Raising GST not the only answer to binning stamp duty

by Julia Corderoy15 Jul 2015
A new paper argues that raising the GST is not the only answer to abolishing stamp duty, which is widely known as Australia’s most inefficient tax.

According to a working paper by independent think tank, Grattan Institute, a broad-based property levy could raise $7 billion a year and could fund the abolition of stamp duty.

Property Taxes, the second in a series of Grattan working papers on tackling Australia’s weakening fiscal position, finds that a levy of just $2 for every $1,000 of unimproved land value would raise $7 billion a year with an annual charge of $772 on the median-priced Sydney home, $560 on the median-priced Melbourne home, and lower average rates in other cities and the regions.

Grattan’s recent working paper, Fiscal challenges for Australia, found that state budgets are under pressure, with spending in health, education and other areas growing faster than GDP. State revenues are also threatened by the Commonwealth’s decision in last year’s budget to substantially reduce promised funding to the states for hospitals and schools.

“Attention is focussed right now on the worsening Commonwealth deficit, but states and territories have a looming funding gap, and have provided little insight into how they are going to fill it,” Grattan CEO John Daley said.

Property Taxes argues that a broad-based property levy calculated from the council rates base would be the best revenue measure to fill that gap.

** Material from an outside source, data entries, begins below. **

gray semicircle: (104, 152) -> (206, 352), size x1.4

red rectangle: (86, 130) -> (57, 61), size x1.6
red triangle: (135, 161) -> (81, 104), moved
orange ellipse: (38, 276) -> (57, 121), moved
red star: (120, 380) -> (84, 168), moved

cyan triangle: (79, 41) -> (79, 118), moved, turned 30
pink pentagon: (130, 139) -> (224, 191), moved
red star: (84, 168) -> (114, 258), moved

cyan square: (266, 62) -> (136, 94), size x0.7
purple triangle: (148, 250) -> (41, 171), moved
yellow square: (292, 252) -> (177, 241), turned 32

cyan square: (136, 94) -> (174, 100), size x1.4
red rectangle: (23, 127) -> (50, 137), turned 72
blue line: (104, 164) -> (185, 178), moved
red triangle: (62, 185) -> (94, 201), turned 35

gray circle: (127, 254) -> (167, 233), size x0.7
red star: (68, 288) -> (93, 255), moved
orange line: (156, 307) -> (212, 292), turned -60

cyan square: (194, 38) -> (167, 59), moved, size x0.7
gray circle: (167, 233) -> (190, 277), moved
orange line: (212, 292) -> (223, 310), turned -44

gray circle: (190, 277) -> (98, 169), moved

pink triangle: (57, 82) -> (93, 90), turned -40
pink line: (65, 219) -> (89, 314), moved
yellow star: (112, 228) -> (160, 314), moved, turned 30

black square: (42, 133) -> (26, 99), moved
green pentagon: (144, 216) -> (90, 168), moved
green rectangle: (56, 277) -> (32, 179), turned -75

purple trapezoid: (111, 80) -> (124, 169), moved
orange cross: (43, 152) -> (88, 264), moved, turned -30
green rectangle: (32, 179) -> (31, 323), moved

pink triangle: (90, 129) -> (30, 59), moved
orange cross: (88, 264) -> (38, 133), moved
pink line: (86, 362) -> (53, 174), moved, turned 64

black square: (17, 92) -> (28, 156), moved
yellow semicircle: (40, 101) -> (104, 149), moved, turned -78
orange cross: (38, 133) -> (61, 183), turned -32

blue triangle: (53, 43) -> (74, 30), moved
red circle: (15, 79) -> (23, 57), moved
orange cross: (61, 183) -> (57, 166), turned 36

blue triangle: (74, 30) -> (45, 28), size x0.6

“While property taxes can be unpopular because they are highly visible and hard to avoid, they are also efficient and fair, and don’t change incentives to work, save and invest,” Daley said.

“Unlike capital, property is immobile – it cannot shift offshore to avoid taxes. Over the last 25 years, taxes on property and property transactions have been the only significant ‘growth taxes’ for States, with revenues keeping pace with the economy.”

Unlike stamp duty however, Daley says the proposal is manageable for property landowners, and protects low-income people. 

“Low-income retirees with high-value houses could defer paying the levy until their house is sold,” he said.

The working paper argues that the levy could also be used to fund the reduction and eventual abolition of stamp duties, among the most inefficient and inequitable state taxes.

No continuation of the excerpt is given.